Task goal → For this exercise, copy exactly every line from the one holding "Januar 2025" through the end of the data, both included. Omit pictures.
•••
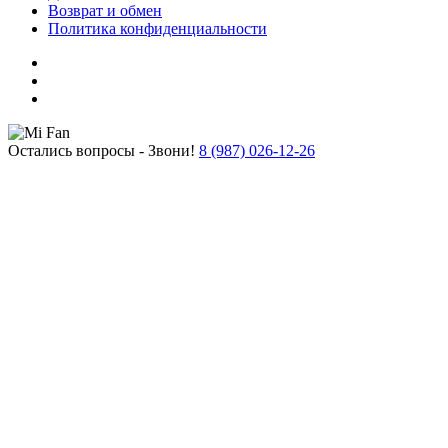
Возврат и обмен
Политика конфиденциальности
Остались вопросы - Звони!
8 (987) 026-12-26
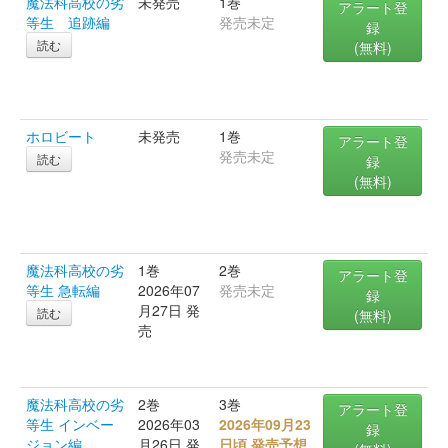
魔法科高校の劣
未発売
1巻
アラート登
等生 追跡編
発売未定
録
読む
(無料)
ホロビート
未発売
1巻
アラート登
発売未定
読む
録
(無料)
魔法科高校の劣
1巻
2巻
アラート登
等生 急転編
2026年07
発売未定
録
月27日 発
読む
(無料)
売
魔法科高校の劣
2巻
3巻
アラート登
等生 インベー
2026年03
2026年09月23
録
ジョン編
月26日 発
日頃 発売予想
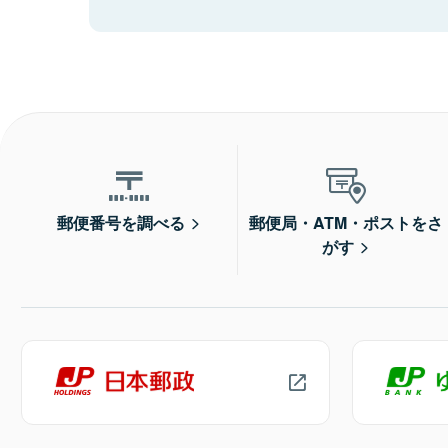
郵便番号を調べる
郵便局・ATM・ポストをさ
がす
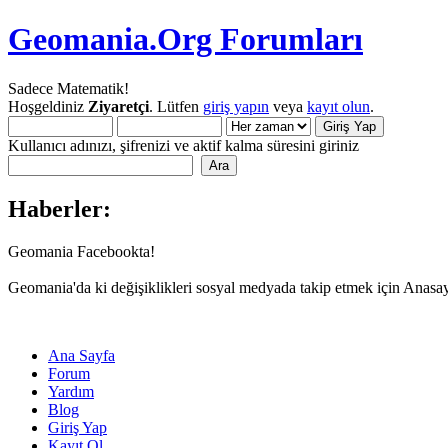
Geomania.Org Forumları
Sadece Matematik!
Hoşgeldiniz
Ziyaretçi
. Lütfen
giriş yapın
veya
kayıt olun
.
Kullanıcı adınızı, şifrenizi ve aktif kalma süresini giriniz
Haberler:
Geomania Facebookta!
Geomania'da ki değişiklikleri sosyal medyada takip etmek için Anasa
Ana Sayfa
Forum
Yardım
Blog
Giriş Yap
Kayıt Ol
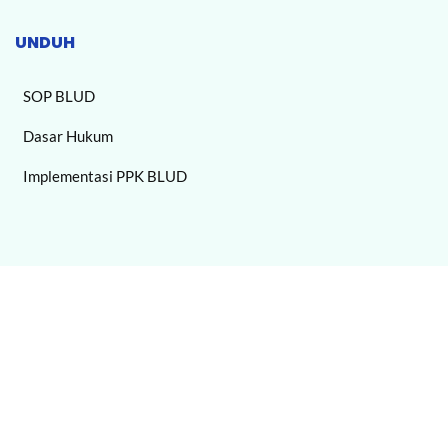
UNDUH
SOP BLUD
Dasar Hukum
Implementasi PPK BLUD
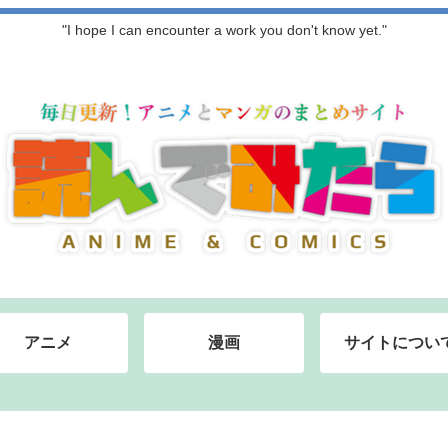
"I hope I can encounter a work you don't know yet."
アニメ
漫画
サイトについ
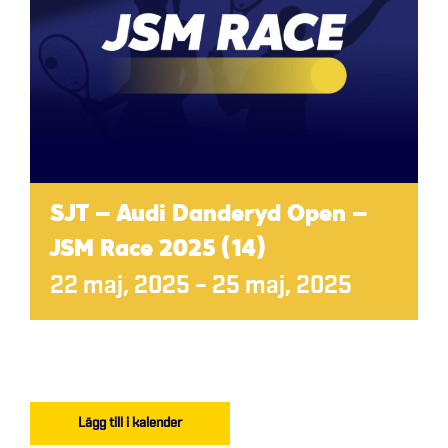
SJT – Audi Danderyd Open –
JSM Race 2025 (14)
22 maj, 2025
–
25 maj, 2025
Lägg till i kalender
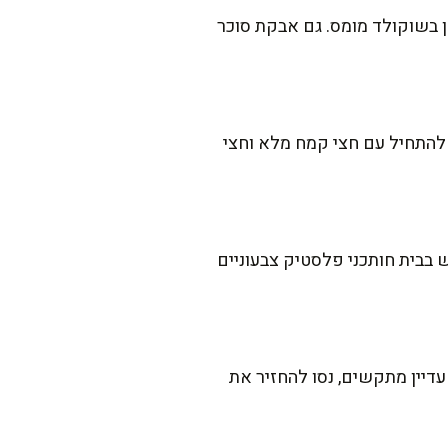
הן בשוקולד מומס. גם אבקת סוכר
 להתחיל עם חצי קמח מלא וחצי
ש בבית חותכני פלסטיק צבעוניים
עדיין מתקשים, נסו להחזיר את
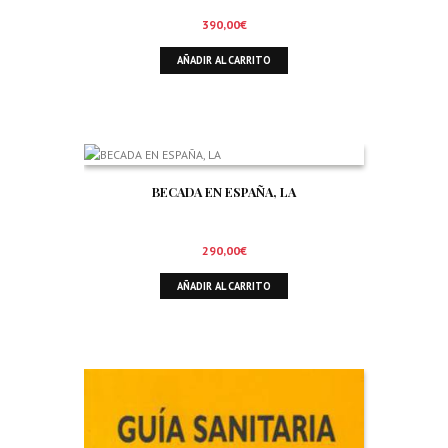
390,00
€
AÑADIR AL CARRITO
BECADA EN ESPAÑA, LA
290,00
€
AÑADIR AL CARRITO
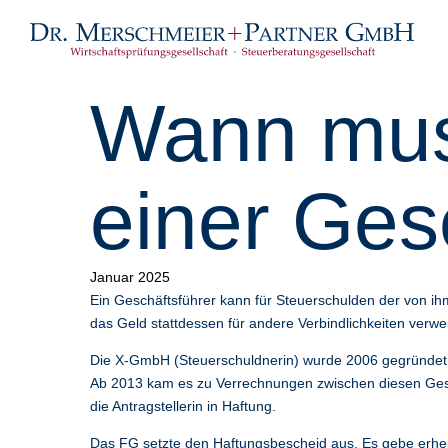
Wann muss
einer Ges
Januar 2025
Ein Geschäftsführer kann für Steuerschulden der von ihm 
das Geld stattdessen für andere Verbindlichkeiten verw
Die X-GmbH (Steuerschuldnerin) wurde 2006 gegründet. G
Ab 2013 kam es zu Verrechnungen zwischen diesen Gese
die Antragstellerin in Haftung.
Das FG setzte den Haftungsbescheid aus. Es gebe erheb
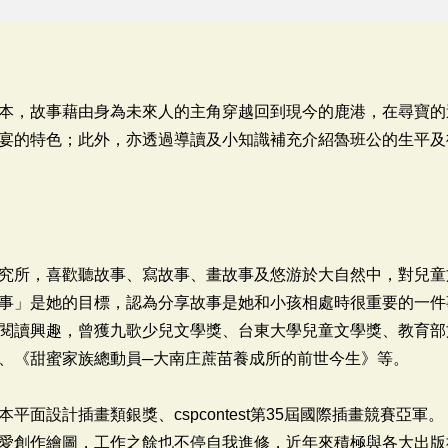
本，故事藉由身為未來人的主角穿越回到現今的鹿港，在尋寶的
宴的特色；此外，亦透過導讀及小知識補充介紹魯班公的生平及
究所，喜歡聽故事、寫故事、畫故事及悠游於大自然中，對兒童
事」是她的目標，認為分享故事是她和小孩相處時很重要的一件
閱讀興趣，曾獲九歌少兒文學獎、台東大學兒童文學獎、教育部
、《甜蜜家族總動員─大南庄蔗苗養成所的前世今生》等。
面設計插畫類銀獎、cspcontest第35屆國際插畫競賽亞軍。
愛創作繪圖，工作之餘也不停自我進修，近年來積極與各大出版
•••
Response to the exercise →
Januar 2025
Ein Geschäftsführer kann für Steuerschulden der von ihm 
das Geld stattdessen für andere Verbindlichkeiten verw
Die X-GmbH (Steuerschuldnerin) wurde 2006 gegründet. G
Ab 2013 kam es zu Verrechnungen zwischen diesen Gese
die Antragstellerin in Haftung.
Das FG setzte den Haftungsbescheid aus. Es gebe erheb
本，故事藉由身為未來人的主角穿越回到現今的鹿港，在尋寶的
宴的特色；此外，亦透過導讀及小知識補充介紹魯班公的生平及
究所，喜歡聽故事、寫故事、畫故事及悠游於大自然中，對兒童
事」是她的目標，認為分享故事是她和小孩相處時很重要的一件
閱讀興趣，曾獲九歌少兒文學獎、台東大學兒童文學獎、教育部
、《甜蜜家族總動員─大南庄蔗苗養成所的前世今生》等。
面設計插畫類銀獎、cspcontest第35屆國際插畫競賽亞軍。
愛創作繪圖，工作之餘也不停自我進修，近年來積極與各大出版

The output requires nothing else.